# Looking to adopt 2-5 baby/teen girls:-)



## missriley (Sep 11, 2013)

Any ratteries near Riverside, CA? 

I will be in Redlands tomorrow if you guys know any near there. Thanks!


----------



## Minky (Apr 4, 2013)

Check Craigslist, Petfinder, and any rat-oriented facebook pages local to your area.


----------



## monster_paws (Jan 17, 2013)

Stubbylove has a litter of cuties. You can check the accidental litters thread.


----------



## Stubbylove (Sep 5, 2012)

I have a litter of babies. Here is a pic. I'm located in Murrieta CA so not far from riverside. I can totally drive to riverside if u want as well.
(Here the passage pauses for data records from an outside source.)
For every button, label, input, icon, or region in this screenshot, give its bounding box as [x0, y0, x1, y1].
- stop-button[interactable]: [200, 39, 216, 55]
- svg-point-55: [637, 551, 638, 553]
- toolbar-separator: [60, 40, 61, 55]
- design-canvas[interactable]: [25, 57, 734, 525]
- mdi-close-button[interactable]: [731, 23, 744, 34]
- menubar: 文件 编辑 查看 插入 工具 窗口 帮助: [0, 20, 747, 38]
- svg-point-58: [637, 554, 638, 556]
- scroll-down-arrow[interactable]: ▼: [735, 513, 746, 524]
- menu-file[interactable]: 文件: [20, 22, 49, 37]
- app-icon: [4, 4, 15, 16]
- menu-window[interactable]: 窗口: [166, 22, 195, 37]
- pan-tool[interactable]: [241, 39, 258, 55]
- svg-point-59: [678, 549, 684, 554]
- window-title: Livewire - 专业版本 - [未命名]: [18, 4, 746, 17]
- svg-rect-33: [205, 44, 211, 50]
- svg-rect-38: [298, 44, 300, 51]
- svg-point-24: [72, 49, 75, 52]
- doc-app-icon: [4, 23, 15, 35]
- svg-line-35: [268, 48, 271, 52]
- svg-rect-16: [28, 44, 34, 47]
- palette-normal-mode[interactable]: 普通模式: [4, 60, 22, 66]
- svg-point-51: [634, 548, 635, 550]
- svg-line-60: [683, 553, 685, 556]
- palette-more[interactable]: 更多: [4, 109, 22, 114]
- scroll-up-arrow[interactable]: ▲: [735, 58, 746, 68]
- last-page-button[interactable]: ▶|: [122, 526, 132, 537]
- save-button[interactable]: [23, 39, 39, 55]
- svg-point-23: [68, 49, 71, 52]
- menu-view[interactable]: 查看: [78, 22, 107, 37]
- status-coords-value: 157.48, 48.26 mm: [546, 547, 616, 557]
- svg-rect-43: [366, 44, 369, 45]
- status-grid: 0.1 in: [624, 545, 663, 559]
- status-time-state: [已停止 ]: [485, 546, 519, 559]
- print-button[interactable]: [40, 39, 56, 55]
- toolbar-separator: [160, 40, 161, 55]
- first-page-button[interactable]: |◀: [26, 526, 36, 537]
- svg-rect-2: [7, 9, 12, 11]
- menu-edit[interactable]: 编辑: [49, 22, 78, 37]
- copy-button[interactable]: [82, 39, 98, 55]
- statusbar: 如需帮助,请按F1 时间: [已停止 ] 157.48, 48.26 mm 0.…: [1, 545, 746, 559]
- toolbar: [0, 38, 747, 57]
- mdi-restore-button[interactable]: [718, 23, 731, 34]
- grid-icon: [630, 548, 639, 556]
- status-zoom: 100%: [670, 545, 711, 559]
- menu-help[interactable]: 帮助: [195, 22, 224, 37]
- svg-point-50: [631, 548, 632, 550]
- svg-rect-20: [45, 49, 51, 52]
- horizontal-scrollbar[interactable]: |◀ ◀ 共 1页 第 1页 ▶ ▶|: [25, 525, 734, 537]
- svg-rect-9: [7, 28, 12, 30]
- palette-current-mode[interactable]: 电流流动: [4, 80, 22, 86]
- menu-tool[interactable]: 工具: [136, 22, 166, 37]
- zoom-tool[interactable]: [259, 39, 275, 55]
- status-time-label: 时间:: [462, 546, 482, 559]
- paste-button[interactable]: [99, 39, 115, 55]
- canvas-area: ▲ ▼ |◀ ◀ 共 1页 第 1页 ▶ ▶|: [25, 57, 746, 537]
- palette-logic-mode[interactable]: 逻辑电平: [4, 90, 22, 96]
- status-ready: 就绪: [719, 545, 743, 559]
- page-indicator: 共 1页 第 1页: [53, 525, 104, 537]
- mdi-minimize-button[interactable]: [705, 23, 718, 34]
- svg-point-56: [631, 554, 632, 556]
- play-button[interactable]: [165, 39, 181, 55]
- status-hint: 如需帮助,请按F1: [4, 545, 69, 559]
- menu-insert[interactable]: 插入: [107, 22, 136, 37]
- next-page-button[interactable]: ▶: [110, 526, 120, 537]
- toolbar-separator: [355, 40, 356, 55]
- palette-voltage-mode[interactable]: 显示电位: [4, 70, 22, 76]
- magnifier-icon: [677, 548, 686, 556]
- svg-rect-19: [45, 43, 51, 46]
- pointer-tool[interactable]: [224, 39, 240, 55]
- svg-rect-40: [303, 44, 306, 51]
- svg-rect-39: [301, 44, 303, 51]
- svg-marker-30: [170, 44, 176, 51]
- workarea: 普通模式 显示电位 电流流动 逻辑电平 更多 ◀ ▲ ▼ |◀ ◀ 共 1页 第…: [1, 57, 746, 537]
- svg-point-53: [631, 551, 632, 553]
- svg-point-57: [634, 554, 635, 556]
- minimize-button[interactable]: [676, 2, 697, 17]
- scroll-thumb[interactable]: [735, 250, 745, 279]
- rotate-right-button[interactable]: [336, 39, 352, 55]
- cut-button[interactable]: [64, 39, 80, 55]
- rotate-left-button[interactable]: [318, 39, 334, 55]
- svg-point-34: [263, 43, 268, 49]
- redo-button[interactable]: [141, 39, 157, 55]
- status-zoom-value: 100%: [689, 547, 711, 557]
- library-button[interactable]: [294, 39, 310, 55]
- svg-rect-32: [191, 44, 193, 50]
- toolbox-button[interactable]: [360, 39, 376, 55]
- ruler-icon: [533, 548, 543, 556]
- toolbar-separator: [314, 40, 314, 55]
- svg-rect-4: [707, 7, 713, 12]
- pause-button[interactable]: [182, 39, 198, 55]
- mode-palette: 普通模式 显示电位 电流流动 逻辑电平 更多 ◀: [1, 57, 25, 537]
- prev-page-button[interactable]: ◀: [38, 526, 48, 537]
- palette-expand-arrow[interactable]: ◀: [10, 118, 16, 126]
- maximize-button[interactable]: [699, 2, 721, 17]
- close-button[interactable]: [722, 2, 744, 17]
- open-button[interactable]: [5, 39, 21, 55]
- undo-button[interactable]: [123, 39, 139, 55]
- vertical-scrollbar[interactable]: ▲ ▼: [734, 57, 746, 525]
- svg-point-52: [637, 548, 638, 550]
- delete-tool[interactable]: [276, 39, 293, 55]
Considering I go to Norco ALOT. I'm still working on sexing the babies but here is a pic of all six of them I am planing on keeping one or two girls with mom but I'm pretty sure there will b more then one or two girls once I figure it out!. They were born 12/22/13. So not quite ready to go yet.....eyes not even open! Lol but just starting to try and line up great homes for them. I have handled them everyday since they were born. And my son who is 11 has too. So they will be very very tame when they r ready for their new homes 










Sent from Petguide.com App


----------



## saratherussiandog (Aug 9, 2013)

Just gonna leave these here..
http://inlandempire.craigslist.org/pet/4265721521.html

http://inlandempire.craigslist.org/pet/4259498924.html

http://inlandempire.craigslist.org/pet/4251648260.html


----------